We regularly hear of radical reinterpretations of Shakespeare classics. Perhaps we will not find such a version that stretches the bard’s work as the Young Vic’s production of Macbeth, currently on a national tour, but visiting the Birmingham Rep this week.
Carrie Cracknell’s collaboration with choreographer, Lucy Guerin, creates a visual-heavy production of the Scottish play, which does not hold back on its brutal depictions of Macbeth’s (John Heffernan) rise to power. Just prior to the first terrible act which the protagonist and his wife (Anna Maxwell Martin) commit, we can see the villains partying in hedonistic fashion alongside the guests to whom they play host. The brashness of the body-bags which litter the stage as even more enemies of the future King are held under hoods of polythene emphasis the sheer visceral quality of the play.
Macbeth retains particularly prevalence to our modern times when we consider the rise of Macbeth as a dictator, the political killings he demands, and perhaps even his internal collapse. However, the integration of the drama alongside the dance at times failed to conjure this in its entirety. Whilst impressive routines, Guerin’s choreography often felt disjointed from the overall narrative arch; although, at moments – the visualisation of the moving of the woods whilst Macbeth and the ghost of Banquo (Prasanna Puwanarajah) depicted the final moments before the plays conclusion – the stylised movement worked excellently with the text.
John Hefferman’s Macbeth was emotional and raw, ever more destructive as the play continued, yet tormenting by his crimes. As Lady Macbeth, Anna Maxwell Martin was the scheming foil of the King, superbly slithering around the stage. At times she rushed through her soliloquy’s, but was not helped by script cuts which limited the extent to which she was able to explore her own torment.

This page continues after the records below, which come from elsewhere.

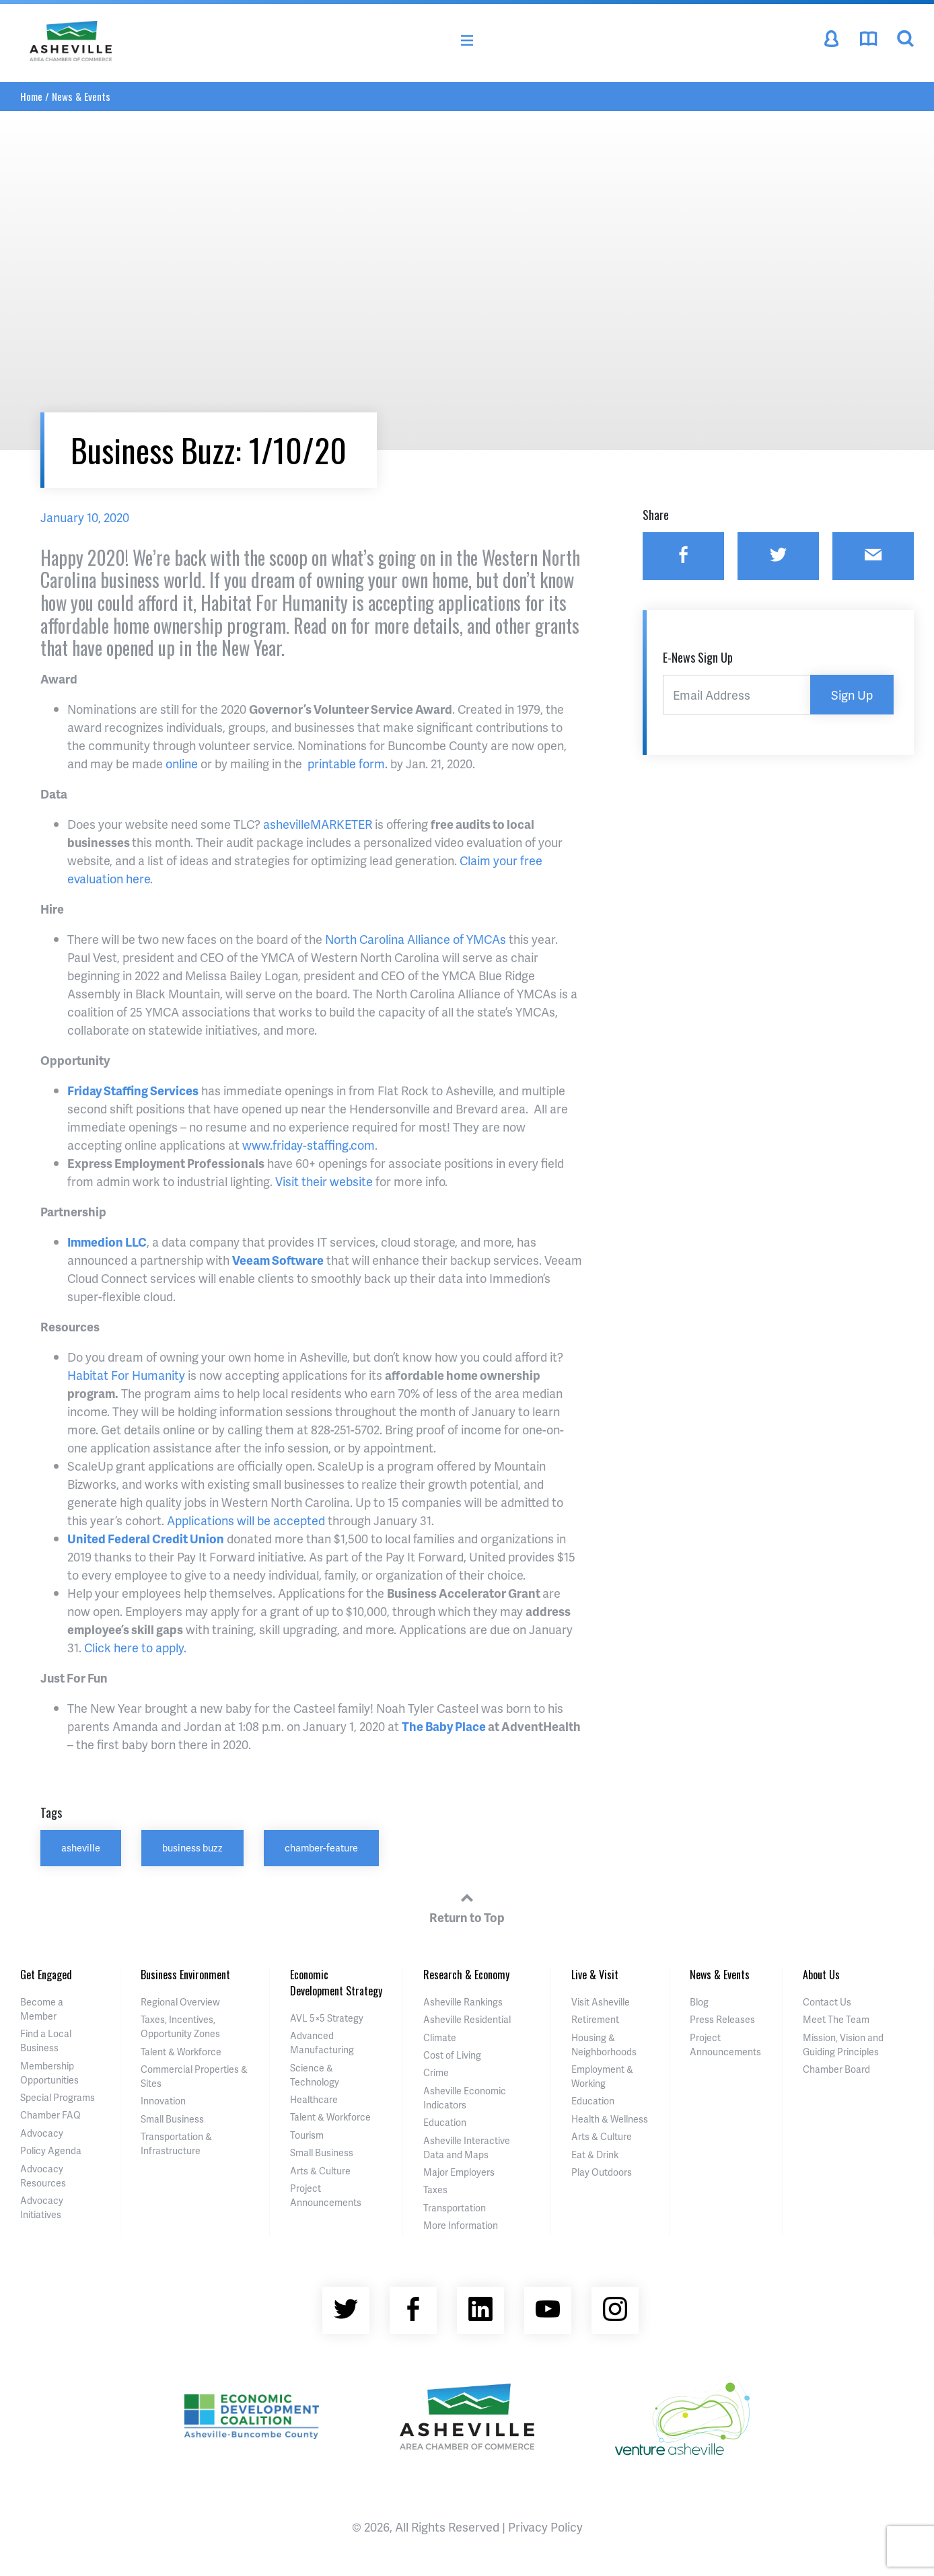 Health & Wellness (609, 2118)
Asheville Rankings (463, 2001)
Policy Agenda (50, 2150)
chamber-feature (321, 1847)
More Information (460, 2225)
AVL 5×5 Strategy (326, 2018)
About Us (821, 1974)
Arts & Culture (320, 2170)
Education (444, 2122)
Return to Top (467, 1905)
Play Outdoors (601, 2172)
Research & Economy (466, 1974)
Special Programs (57, 2097)
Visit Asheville (600, 2001)
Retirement (595, 2019)
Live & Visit (594, 1974)
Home (31, 96)
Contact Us (827, 2001)
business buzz (192, 1847)
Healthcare (314, 2099)
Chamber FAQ (50, 2114)
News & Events (81, 96)
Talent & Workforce (181, 2051)
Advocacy (41, 2133)
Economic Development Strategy (336, 1982)
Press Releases (722, 2019)
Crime (436, 2072)
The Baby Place (444, 1726)
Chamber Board (836, 2069)
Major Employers (459, 2172)
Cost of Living (452, 2055)
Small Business (172, 2118)
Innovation (163, 2100)
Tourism (307, 2135)
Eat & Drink (594, 2154)
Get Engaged (46, 1974)
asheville (80, 1847)
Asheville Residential (467, 2019)
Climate (439, 2037)
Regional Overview (180, 2001)
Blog (699, 2001)
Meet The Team (836, 2019)
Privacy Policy (545, 2526)
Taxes (435, 2189)
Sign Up (852, 694)
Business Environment (185, 1974)
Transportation (454, 2207)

Banquo was expertly depicted by Prasanna Puwanarajah, who thanfully returned from the dead in a haunting stylised sequence towards the end of the play. His voice resonated and provided a strong contrast to the more conflicting Macbeth. The Three Witches (Ana Beatriz Meireles, Jessie Oshodi and Clemmie Sveaas) acted as omnipresent spectres, combining with Clark’s music to deliver the choreography with poignancy.
Whilst an adventurously visual production, this version of Macbeth does sacrifice some of the best parts of the play in favour of disjointed movement sequences. Lizzie Clachan’s set design is bold and exciting, but with more appropriate cohesion between text and movement, this version of Macbeth could have been a great, rather than good, version.